Kendimi Afgan kadınlar için namaz kılarken buldum. Namaz kılan, ağzına Allah’ın adını alarak onlara işkenceler edenlerin, hayatlarını hapse çevirenlerin durması için namaz kılarken. Uzun zamandır bu çelişkinin içinde bir çıkış noktası ararken Allah’ı, yaratıcıyı, yarattığı tüm güzellikleri gölgelemeye çalışan bu insanların az olduğuna kendimi ikna etmeye çalışıyorum. Başka türlü nasıl devam ederim bilmiyorum. 

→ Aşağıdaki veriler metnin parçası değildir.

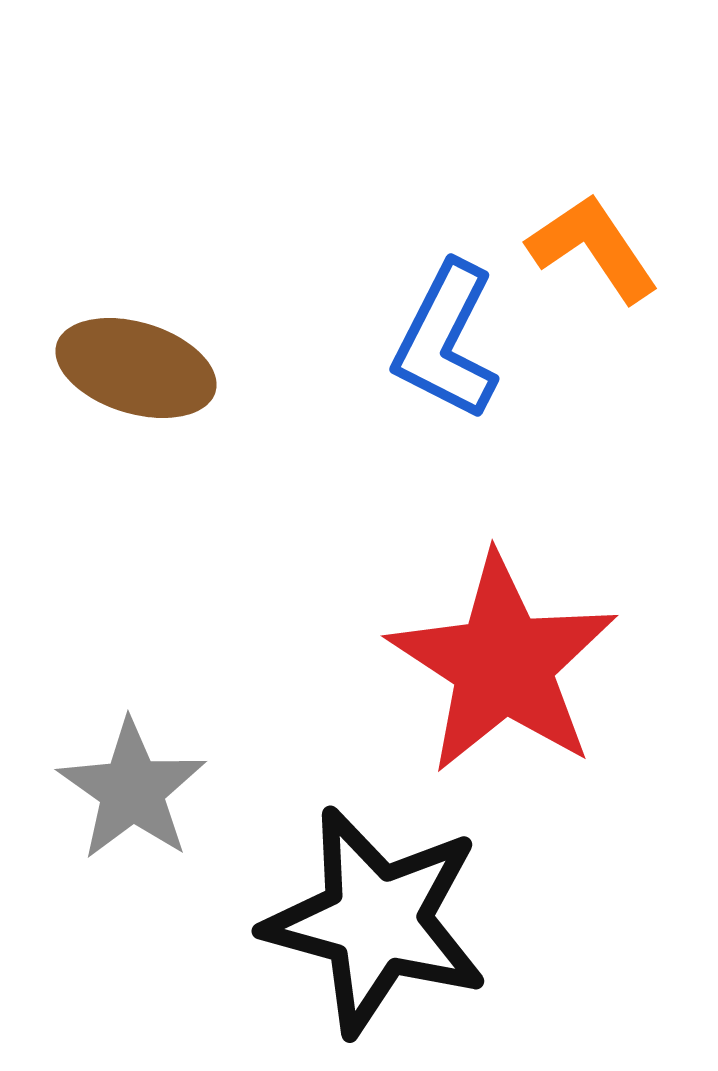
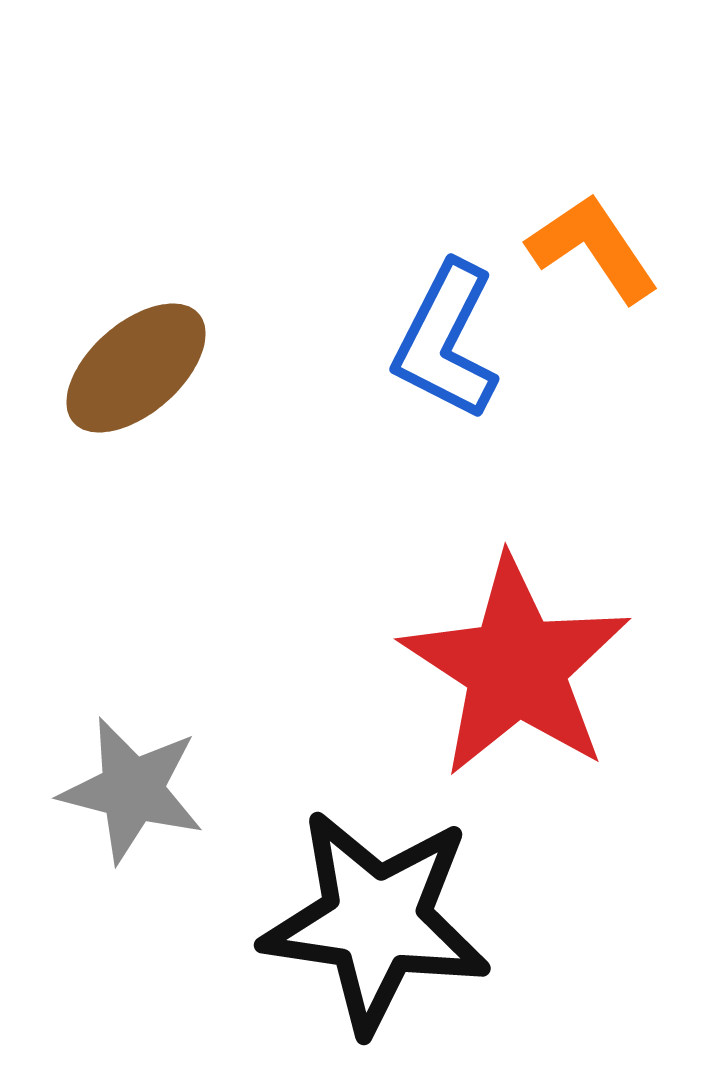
brown ellipse: rotated 58 degrees counterclockwise
red star: moved 13 px right, 3 px down
gray star: rotated 21 degrees counterclockwise
black star: rotated 7 degrees counterclockwise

Ama oradaki kız kardeşlerimi dinledikçe… Hikayelerini okudukça… Dünyanın bir yerinde gözünü bir Handmaid’s Tale (Damızlık Kızın Öyküsü)[1] senaryosunda açan kadınların varlığı şu an beni çok çaresiz hissettiriyor. Bir sabah kalktığımı, işe ya da okuduğum okula alınmadığımı, eve dönüp kimliklerimi, diplomalarımı gizlediğimi hayal ediyorum. Buralarda da ülkenden kaçıp gitmek durumunda kalmak çok uzak hikayeler değil belki ama böylesi bir şekilde… Taliban hep gölge gibi peşindeyken yılmadan mücadele ettikten sonra, herkesin gözü önünde, esaretinin Taliban’ın “zaferinin” simgesi haline gelmesi… Sokakta üç eş alacağını ağzını yaya söyleyen erkeklerin eşliğinde[2]… O tiksinti hissi[3]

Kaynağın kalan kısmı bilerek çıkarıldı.